INSKANEWS, Jakarta, 7 April 2026 – Badan Narkotika Nasional (BNN) bersama Lembaga Ketahanan Nasional (Lemhannas) terus memperkuat jaringan strategis serta kerja sama internasional dalam upaya pencegahan dan pemberantasan penyalahgunaan serta peredaran gelap narkotika (P4GN).
Upaya tersebut dilakukan melalui penerimaan kunjungan peserta Program Pendidikan Penyiapan dan Pemantapan Pimpinan Nasional (P4N) angkatan LXIX tahun 2026 dalam kegiatan Peninjauan Objek Penting (POP) yang berlangsung di Jakarta, Senin (6/4).
“Kolaborasi lintas negara dalam menghadapi kejahatan narkotika yang bersifat transnasional merupakan hal yang penting,” kata Sekretaris Utama BNN RI Tantan Sulistyana.
Ia menambahkan bahwa kehadiran peserta dari berbagai negara sahabat menjadi momentum strategis untuk memperkuat sinergi di tingkat global dalam menghadapi ancaman narkotika.
Peserta kegiatan terdiri dari peserta dalam negeri serta perwakilan dari enam negara sahabat, yakni Malaysia, Timor Leste, Australia, Singapura, Kamboja, dan India.
Pimpinan peserta dari Lemhannas, Edi Saputra, menjelaskan bahwa para peserta internasional tersebut mengikuti program pendidikan P4N di Lemhannas RI selama enam bulan.
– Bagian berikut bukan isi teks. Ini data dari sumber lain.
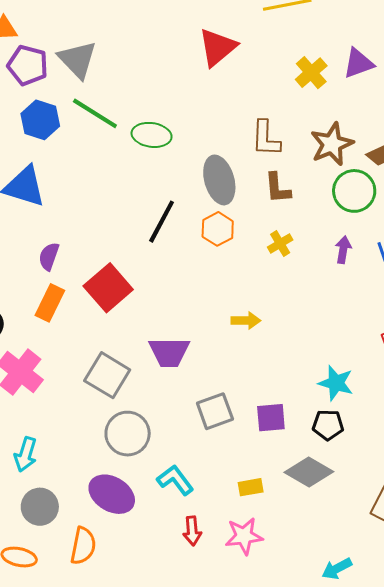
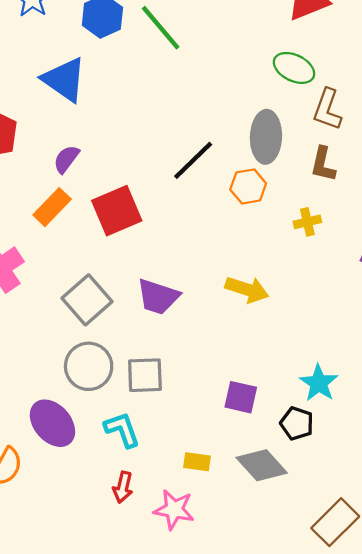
green ellipse: (152, 135) -> (294, 68), moved
yellow arrow: (246, 321) -> (247, 289), size x1.4
gray square: (215, 411) -> (145, 375), moved

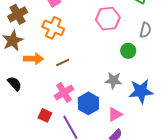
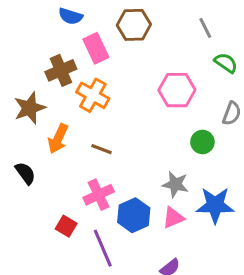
brown cross: (18, 14) -> (61, 70), moved
orange arrow: (33, 59) -> (58, 139), turned 108
brown line: (63, 63) -> (102, 149), turned 40
pink triangle: (115, 114) -> (173, 218), moved

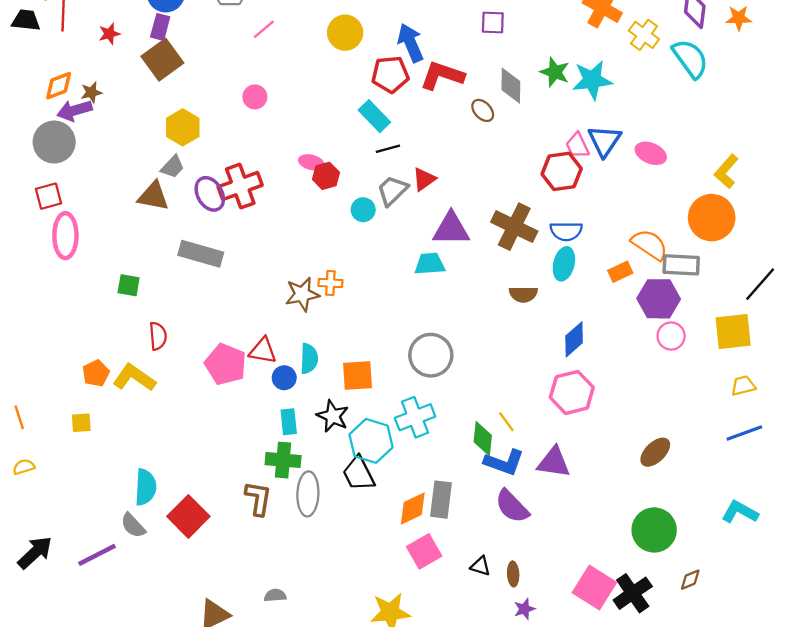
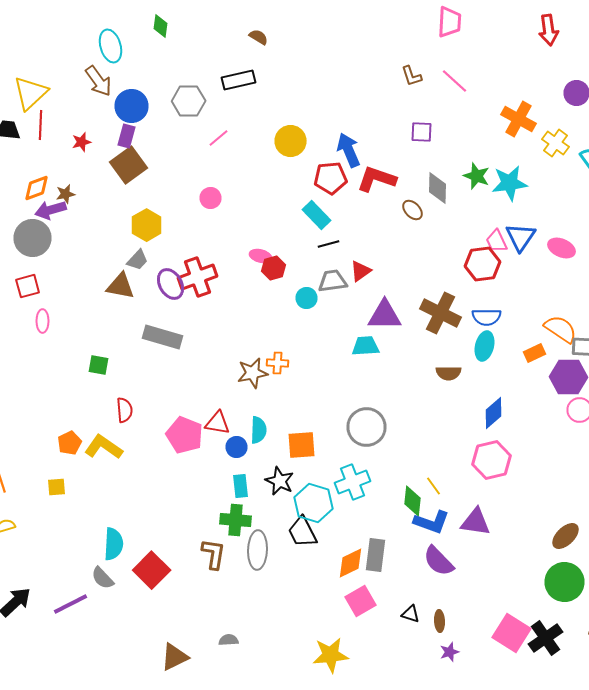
gray trapezoid: (392, 191) -> (332, 281), turned 36
pink ellipse: (65, 236) -> (42, 321), size x0.6
brown ellipse: (655, 452) -> (566, 536), moved

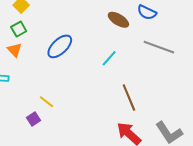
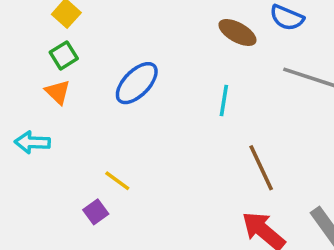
cyan line: (109, 58) -> (224, 101), turned -30

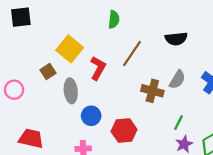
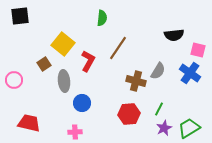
black semicircle: (176, 39) -> (174, 35), moved
red hexagon: (124, 131) -> (129, 114), moved

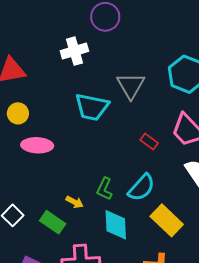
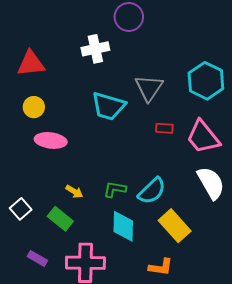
red rectangle: (149, 141) -> (164, 128), moved, turned -36
green L-shape: (104, 189) -> (115, 189), turned 70
yellow arrow: (75, 202) -> (74, 192), moved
Melalui program ini, para peserta diharapkan mampu memahami secara langsung strategi penanganan narkotika yang diterapkan di Indonesia.
Selain itu, para peserta juga memaparkan kondisi serta langkah-langkah penanganan narkotika di negara masing-masing sebagai bagian dari pertukaran informasi dan pembelajaran bersama.
Dalam rangkaian kegiatan tersebut, para peserta meninjau sejumlah fasilitas milik BNN, di antaranya layanan pusat panggilan (call center), Institusi Penerima Wajib Lapor (IPWL), Museum BNN, serta berbagai fasilitas pendukung lainnya.
Dalam kunjungan itu, Sekretaris Utama BNN RI didampingi oleh para pejabat tinggi madya dan pratama. Sementara itu, dari pihak Lemhannas, kegiatan dipimpin oleh Bob Henry Panggabean sebagai penanggung jawab, dengan Edi Saputra sebagai pimpinan peserta.
Turut hadir mendampingi dalam kegiatan tersebut antara lain tenaga ahli Raja Erjan, sekretaris Robertus Budi Wijayanto, serta staf umum Ana Susilowati.